OTTAWA — Harjit Sajjan has bowed out of an annual fundraising event originally set up for veterans of the war in Afghanistan, an event whose main beneficiaries include military personnel returning from combat.
The embattled defence minister is, however, pressing ahead with a speech Wednesday to members of the Conference of Defence Associations Institute, billed by his department as an update on "the state of Canadian defence."
Defence Minister Harjit Sajjan speaks in the House of Commons in Ottawa on May 2, 2017. (Photo: Adrian Wyld/The Canadian Press)
Sajjan had been scheduled to speak at the 8th annual "To the 'Stan and Back" event Tuesday, but founder Cheri Elliott said she was told a scheduling conflict had arisen and he would not be able to attend.

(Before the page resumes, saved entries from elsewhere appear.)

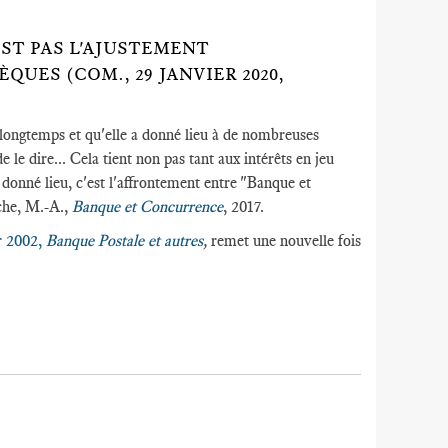
EST PAS L'AJUSTEMENT
UES (COM., 29 JANVIER 2020,
 longtemps et qu'elle a donné lieu à de nombreuses
e le dire... Cela tient non pas tant aux intérêts en jeu
 a donné lieu, c'est l'affrontement entre "Banque et
che, M.-A.,
Banque et Concurrence
, 2017.
r 2002,
Banque Postale et autres
,
remet une nouvelle fois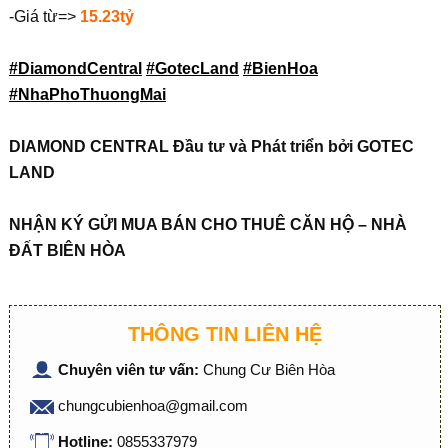
-Giá từ=>
15.23tỷ
#DiamondCentral
#GotecLand
#BienHoa
#NhaPhoThuongMai
DIAMOND CENTRAL Đầu tư và Phát triển bởi GOTEC
LAND
NHẬN KÝ GỬI MUA BÁN CHO THUÊ CĂN HỘ – NHÀ
ĐẤT BIÊN HÒA
THÔNG TIN LIÊN HỆ
Chuyên viên tư vấn:
Chung Cư Biên Hòa
chungcubienhoa@gmail.com
Hotline:
0855337979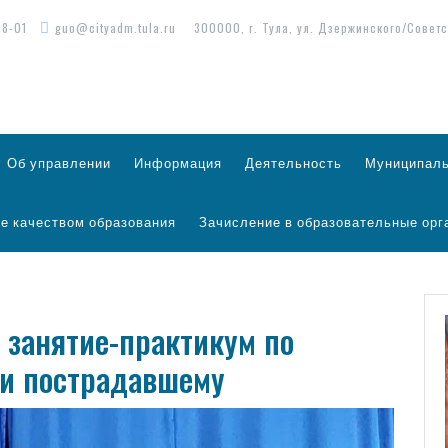
98-01
guo@cityadm.tula.ru
300000, г. Тула, ул. Дзержинского/Советс
Об управлении
Информация
Деятельность
Муниципаль
е качеством образования
Зачисление в образовательные орг
занятие-практикум по
и пострадавшему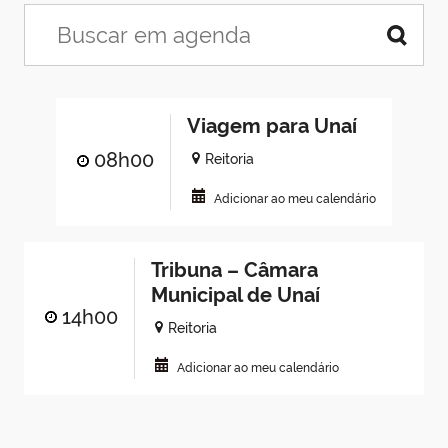
Viagem para Unaí
08h00
Reitoria
Adicionar ao meu calendário
Tribuna – Câmara
Municipal de Unaí
14h00
Reitoria
Adicionar ao meu calendário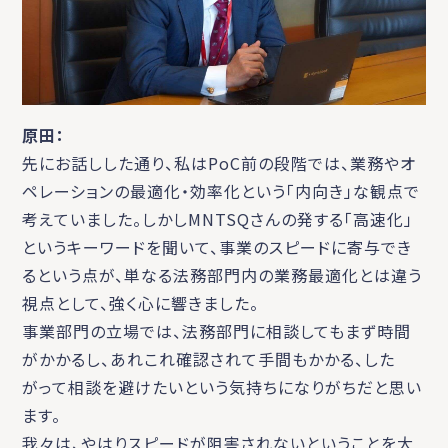
原田：
先にお話しした通り、私はPoC前の段階では、業務やオ
ペレーションの最適化・効率化という「内向き」な観点で
考えていました。しかしMNTSQさんの発する「高速化」
というキーワードを聞いて、事業のスピードに寄与でき
るという点が、単なる法務部門内の業務最適化とは違う
視点として、強く心に響きました。
事業部門の立場では、法務部門に相談してもまず時間
がかかるし、あれこれ確認されて手間もかかる、した
がって相談を避けたいという気持ちになりがちだと思い
ます。
我々は、やはりスピードが阻害されないということを大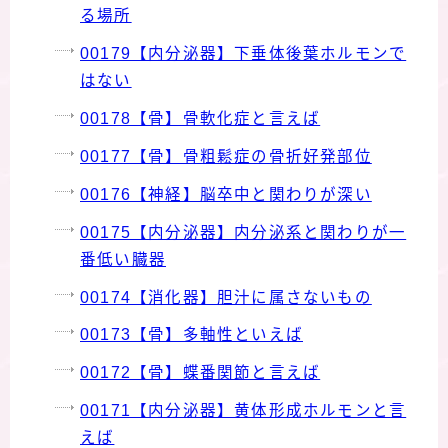
る場所
00179【内分泌器】下垂体後葉ホルモンで
はない
00178【骨】骨軟化症と言えば
00177【骨】骨粗鬆症の骨折好発部位
00176【神経】脳卒中と関わりが深い
00175【内分泌器】内分泌系と関わりが一
番低い臓器
00174【消化器】胆汁に属さないもの
00173【骨】多軸性といえば
00172【骨】蝶番関節と言えば
00171【内分泌器】黄体形成ホルモンと言
えば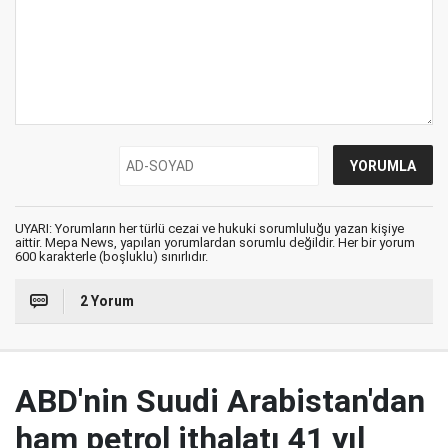
UYARI: Yorumların her türlü cezai ve hukuki sorumluluğu yazan kişiye
aittir. Mepa News, yapılan yorumlardan sorumlu değildir. Her bir yorum
600 karakterle (boşluklu) sınırlıdır.
2 Yorum
ABD'nin Suudi Arabistan'dan
ham petrol ithalatı 41 yıl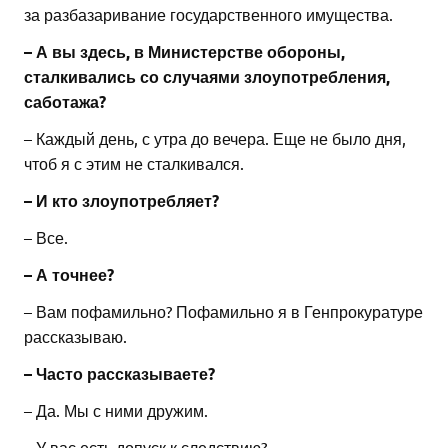
за разбазаривание государственного имущества.
– А вы здесь, в Министерстве обороны,
сталкивались со случаями злоупотребления,
саботажа?
– Каждый день, с утра до вечера. Еще не было дня,
чтоб я с этим не сталкивался.
– И кто злоупотребляет?
– Все.
– А точнее?
– Вам пофамильно? Пофамильно я в Генпрокуратуре
рассказываю.
– Часто рассказываете?
– Да. Мы с ними дружим.
– У вас есть допуск к следствию?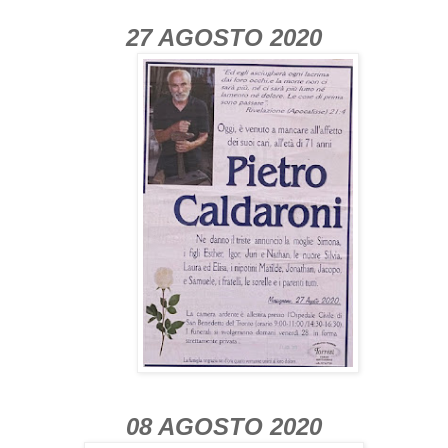
27 AGOSTO 2020
08 AGOSTO 2020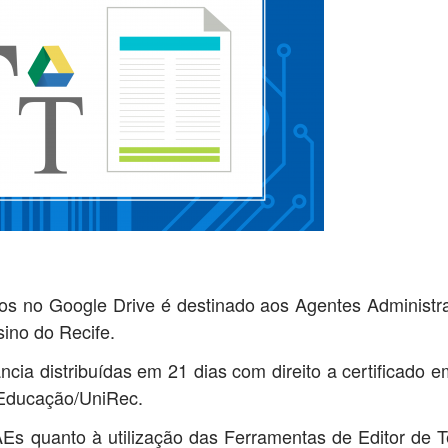
os no Google Drive é destinado aos Agentes Administra
ino do Recife.
cia distribuídas em 21 dias com direito a certificado e
a Educação/UniRec.
s quanto à utilização das Ferramentas de Editor de T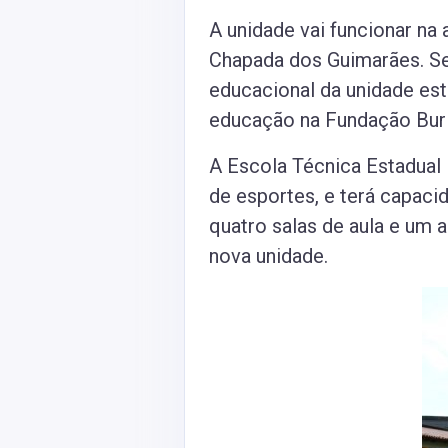
A unidade vai funcionar na 
Chapada dos Guimarães. Seg
educacional da unidade est
educação na Fundação Burit
A Escola Técnica Estadual B
de esportes, e terá capaci
quatro salas de aula e um
nova unidade.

"The official reason for his not being able to attend is he was asked to be elsewhere at the time. That is what I was told," said Elliott, who is the mother of a serving Canadian Forces member.
The minister spoke at the same event last year, which raises money for service members as well as first responders dealing with PTSD and other psychological trauma.

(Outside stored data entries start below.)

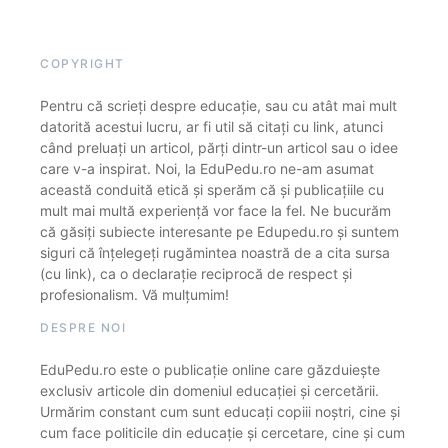
COPYRIGHT
Pentru că scrieți despre educație, sau cu atât mai mult
datorită acestui lucru, ar fi util să citați cu link, atunci
când preluați un articol, părți dintr-un articol sau o idee
care v-a inspirat. Noi, la EduPedu.ro ne-am asumat
această conduită etică și sperăm că și publicațiile cu
mult mai multă experiență vor face la fel. Ne bucurăm
că găsiți subiecte interesante pe Edupedu.ro și suntem
siguri că înțelegeți rugămintea noastră de a cita sursa
(cu link), ca o declarație reciprocă de respect și
profesionalism. Vă mulțumim!
DESPRE NOI
EduPedu.ro este o publicație online care găzduiește
exclusiv articole din domeniul educației și cercetării.
Urmărim constant cum sunt educați copiii noștri, cine și
cum face politicile din educație și cercetare, cine și cum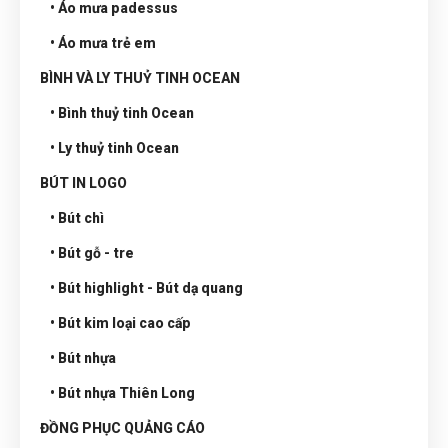
• Áo mưa padessus
• Áo mưa trẻ em
BÌNH VÀ LY THUỶ TINH OCEAN
• Bình thuỷ tinh Ocean
• Ly thuỷ tinh Ocean
BÚT IN LOGO
• Bút chì
• Bút gỗ - tre
• Bút highlight - Bút dạ quang
• Bút kim loại cao cấp
• Bút nhựa
• Bút nhựa Thiên Long
ĐỒNG PHỤC QUẢNG CÁO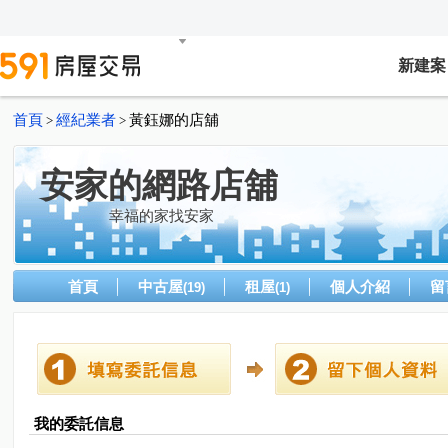
新建案
首頁
經紀業者
黃鈺娜的店舖
>
>
安家的網路店舖
幸福的家找安家
首頁
中古屋
租屋
個人介紹
留
(19)
(1)
我的委託信息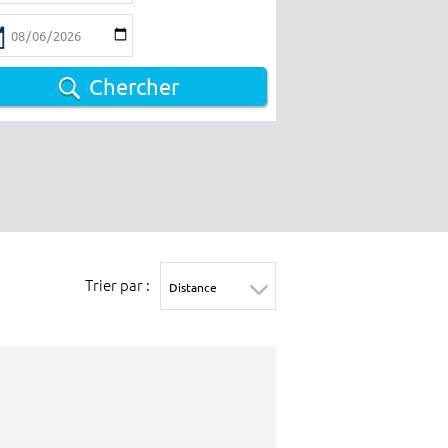
Chercher
Trier par :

Sajjan, a former soldier and veteran of the Afghan war, was back in question period Tuesday, where he again met sustained fire for having exaggerated his role in Operation Medusa, a key battle involving the Canadian Forces in Afghanistan in 2006.

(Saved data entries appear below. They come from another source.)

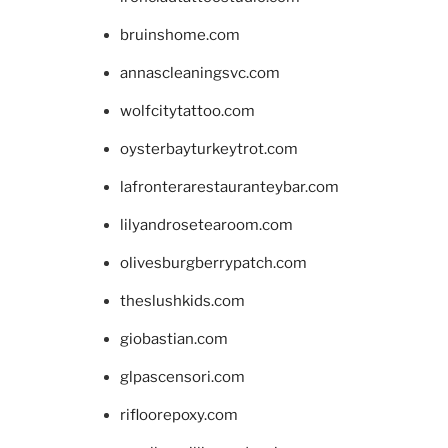
bruinshome.com
annascleaningsvc.com
wolfcitytattoo.com
oysterbayturkeytrot.com
lafronterarestauranteybar.com
lilyandrosetearoom.com
olivesburgberrypatch.com
theslushkids.com
giobastian.com
glpascensori.com
rifloorepoxy.com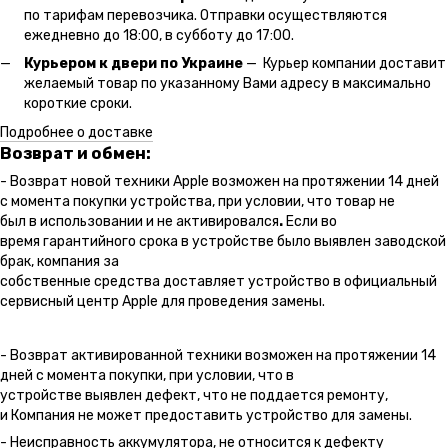
по тарифам перевозчика. Отправки осуществляются
ежедневно до 18:00, в субботу до 17:00.
Курьером к двери по Украине
— Курьер компании доставит
желаемый товар по указанному Вами адресу в максимально
короткие сроки.
Подробнее о доставке
Возврат и обмен:
- Возврат новой техники Apple возможен на протяжении 14 дней
с момента покупки устройства, при условии, что товар не
был в использовании и не активировался
.
Если во
время гарантийного срока в устройстве было выявлен заводской
брак, компания за
собственные средства доставляет устройство в официальный
сервисный центр Apple для проведения замены.
- Возврат активированной техники возможен на протяжении 14
дней с момента покупки, при условии, что в
устройстве выявлен дефект, что не поддается ремонту,
и Компания не может предоставить устройство для замены.
- Неисправность аккумулятора, не относится к дефекту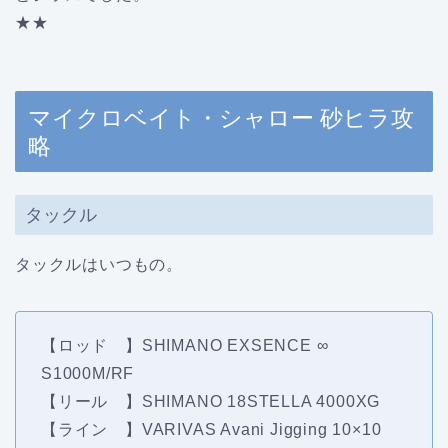
★★
マイクロベイト・シャロー 砂ヒラ攻
略
タックル
タックルはいつもの。
【ロッド 】SHIMANO EXSENCE ∞
S1000M/RF
【リール 】SHIMANO 18STELLA 4000XG
【ライン 】VARIVAS Avani Jigging 10×10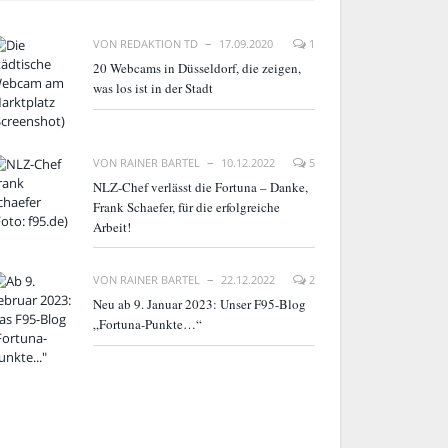
VON
REDAKTION TD
17.09.2020
1
20 Webcams in Düsseldorf, die zeigen,
was los ist in der Stadt
VON
RAINER BARTEL
10.12.2022
5
NLZ-Chef verlässt die Fortuna – Danke,
Frank Schaefer, für die erfolgreiche
Arbeit!
VON
RAINER BARTEL
22.12.2022
2
Neu ab 9. Januar 2023: Unser F95-Blog
„Fortuna-Punkte…“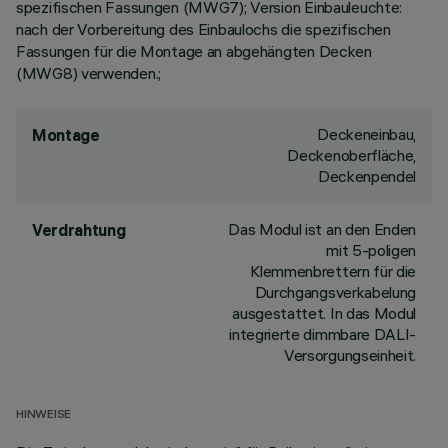
spezifischen Fassungen (MWG7); Version Einbauleuchte:
nach der Vorbereitung des Einbaulochs die spezifischen
Fassungen für die Montage an abgehängten Decken
(MWG8) verwenden.;
Deckeneinbau,
Montage
Deckenoberfläche,
Deckenpendel
Das Modul ist an den Enden
Verdrahtung
mit 5-poligen
Klemmenbrettern für die
Durchgangsverkabelung
ausgestattet. In das Modul
integrierte dimmbare DALI-
Versorgungseinheit.
HINWEISE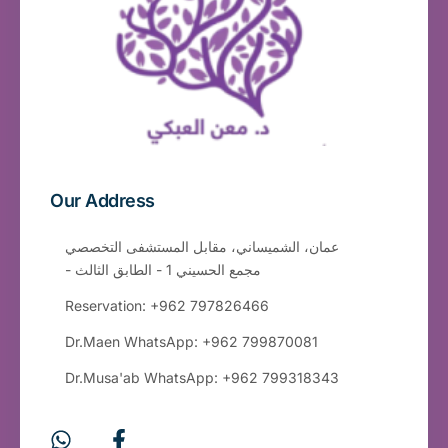
Our Address
عمان، الشميساني، مقابل المستشفى التخصصي
- مجمع الحسيني 1 - الطابق الثالث
Reservation: +962 797826466
Dr.Maen WhatsApp: +962 799870081
Dr.Musa'ab WhatsApp: +962 799318343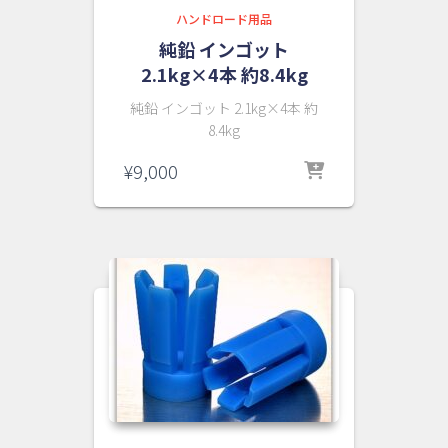
ハンドロード用品
純鉛 インゴット
2.1kg×4本 約8.4kg
純鉛 インゴット 2.1kg×4本 約
8.4kg
¥
9,000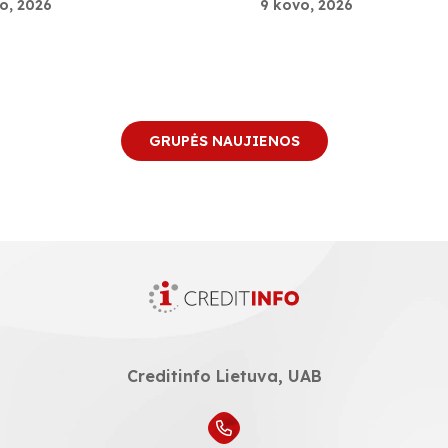
o, 2026
9 kovo, 2026
GRUPĖS NAUJIENOS
Creditinfo Lietuva, UAB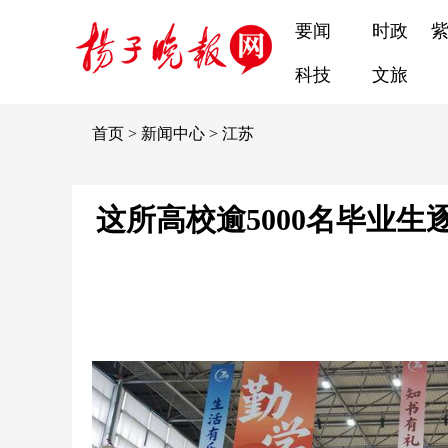
要闻
时政
科技
文旅
首页
>
新闻中心
>
江苏
这所高校逾5000名毕业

NDP wants inquiry into treatment of Afghan detainees
Prime Minister Justin Trudeau stood alongside his embattled defence minister as interim Conservative leader Rona Ambrose picked up where she had left off, again calling for Sajjan's resignation.
Ambrose accused Sajjan during question period of having embellished his military record for political gain, while Trudeau praised Sajjan's "exemplary record" as a soldier, police officer and minister.
The prime minister also rebuffed NDP calls to open an inquiry into the treatment of detainees in Afghanistan, which Sajjan had earlier refused.
The partisan bickering on Tuesday extended beyond question period, as the Liberals pushed back a so-called opposition day that they had promised to the Conservatives for Thursday.
Conservative House leader Candice Bergen accused the government of postponing the opposition day until next week to avoid a full day of questions about Sajjan's comments and conduct.
'The minister of defence has to resign'
Central to that would have been a non-binding motion the Tories say they intended to table and which would have seen MPs vote on whether they still had confidence in the defence minister.
"The minister of defence has to resign, and this is a motion that would have forced the prime minister and the minister of defence to address this," Bergen said.
"It would have been all day on Thursday, and instead they're running scared."
Government House Leader Bardish Chagger, however, said the scheduled opposition day had to be postponed because more time was needed this week to debate a bill that would implement the budget.
"There's a slight tweaking taking place in the calendar because we do need to debate certain pieces of legislation," she said.
Meanwhile, a watchdog group that tracks military imposters says many veterans are still upset with Sajjan despite his apology Monday, but that Ambrose went to far in accusing him of "stolen valour."